Decided June 3, 1902.
An indictment charging the respondent with illegally keeping liquor for sale, and alleging a prior conviction as to which no proof is adduced, is sufficient to sustain a verdict of guilty of a first offence. Certain evidence deemed sufficient to warrant a finding that liquors upon the defendant's premises were illegally kept for sale. Upon the trial of an indictment for the illegal keeping for sale of spirituous liquor, the respondent's plea of nolo contendere to a complaint charging the same offence, at the same place, on an earlier date, is not admissible in evidence against him.
INDICTMENT, for a second offence of illegally keeping liquor for sale on September 1, 1901. Trial by jury and verdict of guilty of a first offence. The indictment alleged a prior conviction on May 15, 1901. Transferred from the September term, of the superior court by Peaslee, J.
The state's evidence tended to prove the following facts: The defendant keeps a drug store in Nashua. The place was searched Sunday, September 1. The officers found one man sitting in the front store and two others in a small side room. A clerk was just coming from the back store with a bottle in his hand, and when he saw the officers he placed the bottle on a shelf in the back store, and came out and locked the door. The clerk at first refused to open the door upon the officer's demand, but later did so. In the back store the officers found several casks and jugs of various sizes containing spirituous liquor, a large number of sealed quart bottles of whiskey, and empty bottles of various kinds and sizes. Upon the shelf, where the clerk put the bottle when he saw the officers, they found a bottle of brandy which they identified as the bottle put there by him. The defendant paid a United States tax as a retail dealer in spirituous liquors for the year beginning July 1, 1901, and for several years prior thereto.
The defendant's motions to quash the indictment on the ground of a variance, and for the direction of a verdict in his favor upon the ground that there was no evidence of an intent to sell contrary to law, were denied subject to exception. The state was permitted to show that upon May 15, 1899, the defendant pleaded nolo contendere to a charge of keeping spirit for sale at the same place, and he excepted. There was no evidence of a prior conviction.

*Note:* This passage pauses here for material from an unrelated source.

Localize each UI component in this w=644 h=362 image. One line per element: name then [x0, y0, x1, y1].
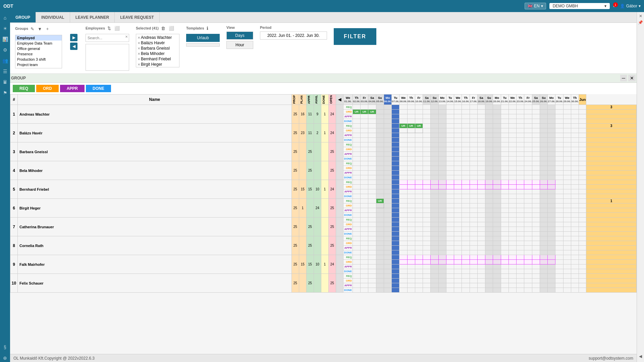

James P. Tuttle, solicitor, for the state.
Doyle Lucier, for the defendant.
The only variance between the indictment and the proof was the absence of evidence tending to sustain the allegation of a prior conviction. Omitting this allegation, the indictment charged an offence which was sustained by the evidence. The allegations were several; sufficient being proved to establish an offence alleged in the indictment, the respondent was properly convicted of the offence proved. State v. Small, 64 N.H. 491, 492; State v. Thornton, 63 N.H. 114, 115; State v. Webster, 39 N.H. 96; State v. Dorr, 82 Me. 341; Palmer v. People, 5 Hill 427; Rose. Cr. Ev. 99, 100.
The amount of liquors on hand, the place, the defendant's store for the sale of goods, the action of the clerk when he saw the officers, the payment of a tax as a retail dealer, which was not required if the liquors were kept only for use in compounding medicines (R. S. U. S, s. 3246), are facts tending to establish that the liquors found were not kept merely for the defendant's personal use or solely for compounding medicines (P. S, c. 135, s. 9), but were kept for sale. The motions to quash the indictment and to direct a verdict for the defendant were properly denied.

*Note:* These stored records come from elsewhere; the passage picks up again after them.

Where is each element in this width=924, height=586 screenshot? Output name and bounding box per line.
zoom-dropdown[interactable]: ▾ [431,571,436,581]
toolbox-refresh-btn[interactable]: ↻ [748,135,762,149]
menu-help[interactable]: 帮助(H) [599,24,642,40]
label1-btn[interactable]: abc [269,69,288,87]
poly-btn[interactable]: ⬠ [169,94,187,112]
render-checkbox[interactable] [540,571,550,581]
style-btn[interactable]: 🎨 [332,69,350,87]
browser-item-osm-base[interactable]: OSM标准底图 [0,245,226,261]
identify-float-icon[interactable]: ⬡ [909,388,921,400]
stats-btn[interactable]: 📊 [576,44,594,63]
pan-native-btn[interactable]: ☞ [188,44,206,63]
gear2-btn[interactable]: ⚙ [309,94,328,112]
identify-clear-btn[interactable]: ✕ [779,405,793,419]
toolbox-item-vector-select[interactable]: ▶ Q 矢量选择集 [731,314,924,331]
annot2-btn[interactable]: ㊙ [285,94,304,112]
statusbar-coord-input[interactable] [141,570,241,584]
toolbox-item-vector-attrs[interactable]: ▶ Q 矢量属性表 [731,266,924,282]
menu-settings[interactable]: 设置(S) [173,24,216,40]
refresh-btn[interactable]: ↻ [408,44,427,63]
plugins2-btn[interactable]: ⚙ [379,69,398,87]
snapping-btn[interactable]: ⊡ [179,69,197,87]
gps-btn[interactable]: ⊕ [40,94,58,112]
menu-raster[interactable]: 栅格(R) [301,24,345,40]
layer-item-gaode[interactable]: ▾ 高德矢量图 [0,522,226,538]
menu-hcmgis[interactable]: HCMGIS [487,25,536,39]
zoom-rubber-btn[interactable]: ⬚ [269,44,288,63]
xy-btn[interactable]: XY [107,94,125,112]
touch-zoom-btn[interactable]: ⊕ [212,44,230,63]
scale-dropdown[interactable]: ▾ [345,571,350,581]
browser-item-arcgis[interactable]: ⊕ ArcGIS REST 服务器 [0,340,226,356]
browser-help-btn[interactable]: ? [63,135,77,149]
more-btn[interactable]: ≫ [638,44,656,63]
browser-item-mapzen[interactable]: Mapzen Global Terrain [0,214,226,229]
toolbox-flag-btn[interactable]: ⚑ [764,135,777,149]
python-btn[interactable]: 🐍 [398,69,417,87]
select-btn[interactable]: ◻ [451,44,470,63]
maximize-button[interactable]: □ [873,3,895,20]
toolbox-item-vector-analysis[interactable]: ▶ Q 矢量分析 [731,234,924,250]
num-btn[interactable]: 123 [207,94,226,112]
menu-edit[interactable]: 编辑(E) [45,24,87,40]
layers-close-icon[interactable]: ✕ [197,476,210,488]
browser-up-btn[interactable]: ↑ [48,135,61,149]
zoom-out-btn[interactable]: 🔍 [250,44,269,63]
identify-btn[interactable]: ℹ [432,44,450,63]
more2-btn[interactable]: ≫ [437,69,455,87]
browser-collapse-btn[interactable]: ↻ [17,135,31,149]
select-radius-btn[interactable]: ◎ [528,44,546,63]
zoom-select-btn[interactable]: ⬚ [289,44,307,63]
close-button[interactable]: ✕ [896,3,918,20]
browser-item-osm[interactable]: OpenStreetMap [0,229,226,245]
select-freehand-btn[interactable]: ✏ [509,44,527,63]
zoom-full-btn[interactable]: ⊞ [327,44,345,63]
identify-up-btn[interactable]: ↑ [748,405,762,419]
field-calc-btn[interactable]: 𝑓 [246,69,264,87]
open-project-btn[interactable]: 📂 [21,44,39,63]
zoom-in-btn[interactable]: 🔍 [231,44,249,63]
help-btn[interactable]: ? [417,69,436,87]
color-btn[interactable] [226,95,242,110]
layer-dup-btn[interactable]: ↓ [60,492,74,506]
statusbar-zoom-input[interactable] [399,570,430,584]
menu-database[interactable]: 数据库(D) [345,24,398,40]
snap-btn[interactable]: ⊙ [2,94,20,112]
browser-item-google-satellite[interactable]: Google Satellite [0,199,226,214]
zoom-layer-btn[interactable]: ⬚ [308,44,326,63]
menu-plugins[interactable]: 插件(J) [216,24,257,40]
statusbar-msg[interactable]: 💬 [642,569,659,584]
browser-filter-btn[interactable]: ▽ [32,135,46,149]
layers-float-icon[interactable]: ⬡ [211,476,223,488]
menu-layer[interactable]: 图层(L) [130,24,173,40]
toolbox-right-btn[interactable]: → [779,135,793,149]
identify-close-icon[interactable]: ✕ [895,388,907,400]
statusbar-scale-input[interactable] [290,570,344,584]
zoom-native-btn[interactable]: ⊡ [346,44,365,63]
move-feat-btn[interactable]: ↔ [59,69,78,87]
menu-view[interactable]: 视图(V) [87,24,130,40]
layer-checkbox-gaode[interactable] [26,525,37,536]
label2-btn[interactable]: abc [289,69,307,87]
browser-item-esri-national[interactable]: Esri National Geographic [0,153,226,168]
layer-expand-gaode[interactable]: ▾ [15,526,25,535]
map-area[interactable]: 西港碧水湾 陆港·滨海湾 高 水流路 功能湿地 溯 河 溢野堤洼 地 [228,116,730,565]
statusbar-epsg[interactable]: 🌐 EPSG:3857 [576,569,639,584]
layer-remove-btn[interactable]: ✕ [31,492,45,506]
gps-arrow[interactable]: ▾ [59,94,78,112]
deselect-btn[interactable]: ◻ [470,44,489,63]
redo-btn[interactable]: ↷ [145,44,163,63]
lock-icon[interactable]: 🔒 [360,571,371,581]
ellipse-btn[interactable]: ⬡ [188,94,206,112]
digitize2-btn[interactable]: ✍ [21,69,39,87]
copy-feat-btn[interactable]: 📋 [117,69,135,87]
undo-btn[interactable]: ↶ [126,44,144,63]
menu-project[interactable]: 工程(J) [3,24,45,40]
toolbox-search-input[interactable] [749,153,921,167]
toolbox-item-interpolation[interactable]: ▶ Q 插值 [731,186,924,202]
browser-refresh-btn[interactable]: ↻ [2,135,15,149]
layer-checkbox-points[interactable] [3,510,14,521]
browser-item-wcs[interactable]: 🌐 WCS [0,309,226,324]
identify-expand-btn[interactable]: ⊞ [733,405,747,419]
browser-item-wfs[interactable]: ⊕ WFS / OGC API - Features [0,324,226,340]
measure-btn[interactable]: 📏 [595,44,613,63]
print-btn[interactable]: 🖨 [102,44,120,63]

The only exception remaining which it is necessary to consider is that taken to the admission in evidence of the fact that May 15, 1899, the defendant pleaded nolo contendere to a charge of keeping spirit for sale at the same place. Proof that the respondent has previously committed or been charged with the commission of a crime similar to that for which he is on trial is not evidence of his guilt of the crime in question. State v. Lapage, 57 N.H. 245. But the fact that the evidence discloses the commission of other crimes does not render it incompetent if it has some tendency to material fact in issue. State v. Palmer, 65 N.H. 216, 218.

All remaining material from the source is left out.